Monday, August 13, 2012

Musicians in society

I've been reading "Mr. Langshaw's Square Piano: The Story of the First Pianos and How They Caused a Cultural Revolution" by Madeline Goold.

It's an interesting book, more about the life and training of musicians in the 1750s-1810s than it is about pianos.

The training of musicians back then was not too far different from now--musicians trained with teachers until they were deemed masters, and then they tried to get jobs.

And it wasn't an easy thing to do, partly because of the social status given musicians. Social status at that period in England was much more stratified than now, but it struck me that musicians still occupy the same social "space" as they did back then.

For example, Goold writes that it was "an era when professional musicians were regarded as menials; Mozart had been required to sit below the valets in the service of the Archbishop of Salzburg. In England, musicians ranked as tradesmen; Lord Chesterfield....in 1755, advised: 'Nothing degrades a man more than performing on any instrument whatsoever.'" (p 168).While it isn't considered degrading to play any instrument whatsoever nowadays, but it certainly only elevates him artistically. Nobody considers bassoon or oboe players to be socially "It".

Chesterfield also told his son, "piping and fiddling puts a gentleman in a very frivolous and contemptible light...and takes up a great deal of time that might be better employed" (p179). This is certainly an attitude that we (Tim and I) have noticed--often--in our own lives, over 250 years after it was said. I guess some things never change.

A friend of ours is writing his dissertation on band music in America in the mid-1800s, just after the period covered by the book I'm reading, and on the other side of the world. I got a sneak preview of the research (and it's really cool!), and one thing I noticed there that is parallel to England a century earlier is that communities value music as something that elevates them and brings them to a more sophisticated social plane. How interesting, then, that the very same communities did not (and still do not) value the musicians who make the music. They value the results of the labor, but not the laborers. Rather, they actually disdain the laborers, somehow isolating the fruit of their labor from the workers who create it, even while acknowledging not only the value of the fruits of the labor, but also the reality that they, themselves, could not create it.

Back in the day, it wasn't just musicians who were looked down upon. Any tradesman was considered inferior to those who did not have to work with their hands. Brain work was considered superior to manual labor. It strikes me that this is still true today--we value the hardwood floor, but not the man who cut the wood or the man who installed it; we value the fresh produce, but not the farmer who grew it; we value the smooth roads, but not the men who build them; we value large, sturdy houses, but not the men who build them. All of those things give us status socially even while associating with the people who make them does just the opposite.
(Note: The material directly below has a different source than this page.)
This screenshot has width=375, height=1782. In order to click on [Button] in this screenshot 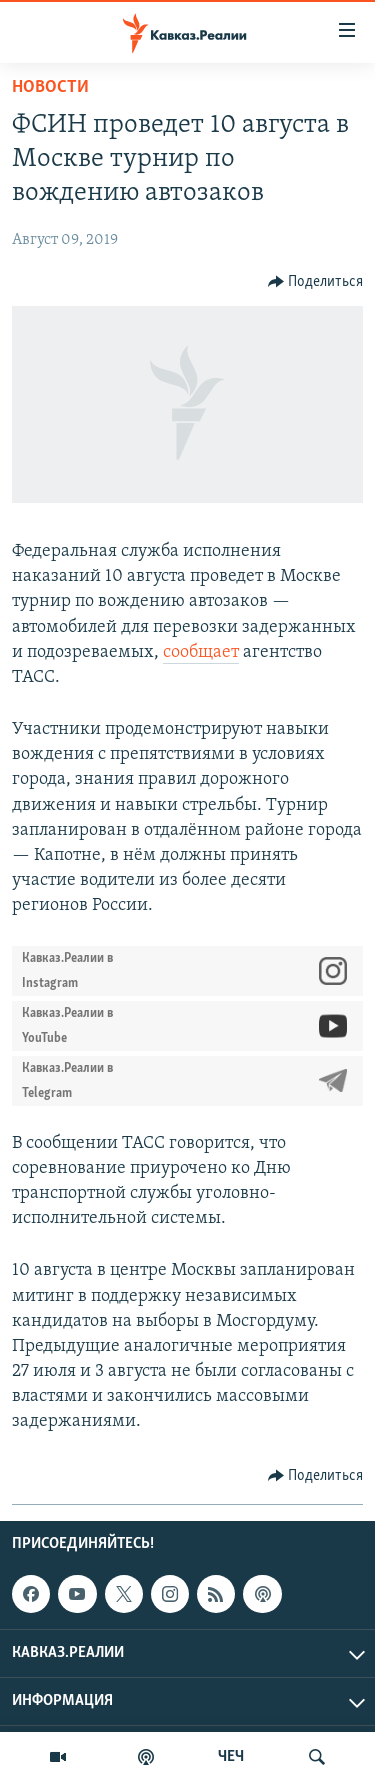 , I will do `click(316, 282)`.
Bizarre and sad. Why not value the workers, builders, and creators in society?

In our society, we do value the thinkers just like the men in the 1700s did, and we value the doctors and lawyers just like they did in the 1750s, and (oddly, when you think about it), we give social status to the wealthy even if they didn't earn their wealth. We also give status to the famous because our society craves both fame and money, imagining (wrongly) that those things give you both power and happiness.

Interestingly, some of the most famous and wealthy people in America are musicians--and because of their fame and wealth, they are held up as the pinnacle of success and social standing.  But it's not because they are musicians, and it's not because of their talent, even if people claim otherwise. It's because of their fame.
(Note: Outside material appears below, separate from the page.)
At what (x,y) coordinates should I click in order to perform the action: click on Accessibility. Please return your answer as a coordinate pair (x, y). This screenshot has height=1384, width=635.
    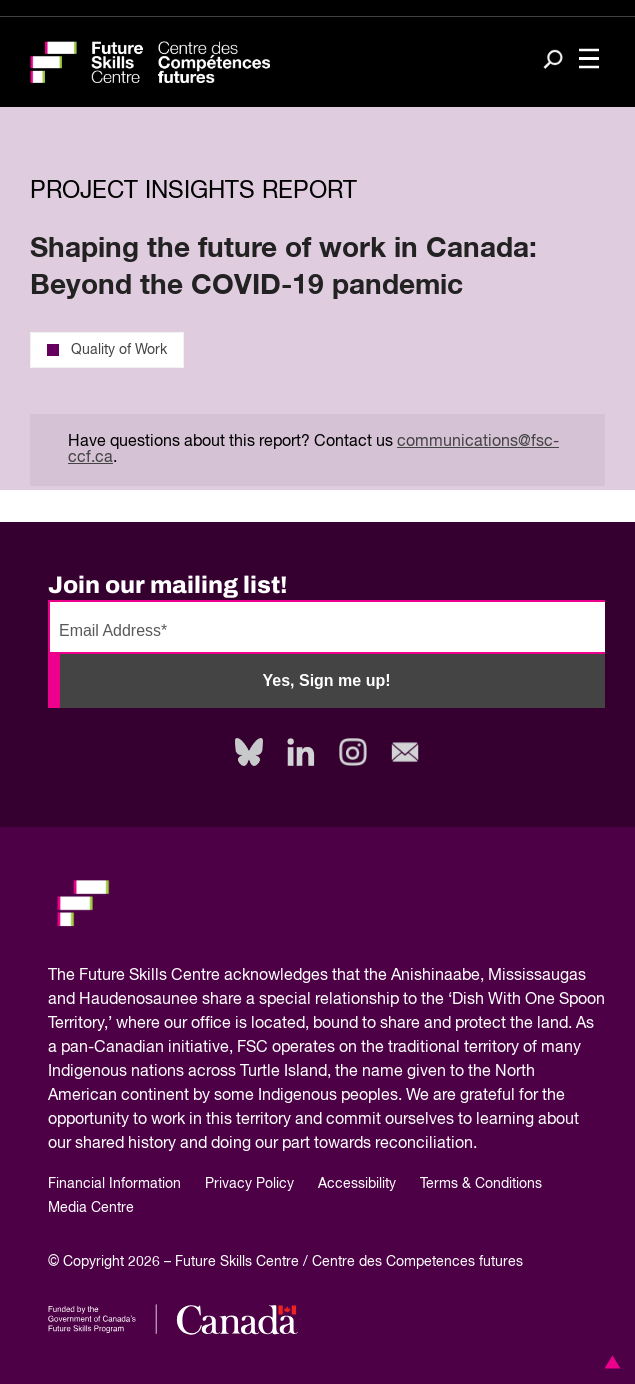     Looking at the image, I should click on (357, 1184).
 That leaves most musicians in an odd position socially--most of them are still considered quirky frivolous time-wasters. They are treated as though they are irresponsible. When things go poorly for them, instead of getting sympathy, they get "I told you so" and "if you hadn't been so foolish as to become a musician.....". But if they happen to break through and become famous, suddenly they are the pinnacle of social success and looked to as something akin to the 1750s royalty, even if the day before they were the lowest rung of the ladder, below even construction workers because of the misperception that musicians do nothing all day and then sing at night for hundreds of dollars (at least construction workers, the thinking seems to go, have the decency to earn their wages honestly by using their hands and time to work--as if musicians don't.).

While by the mid-1800s, a few musicians (mostly composers) became superstars (Strauss, for one), most never did. Or do. Obviously, some things never change.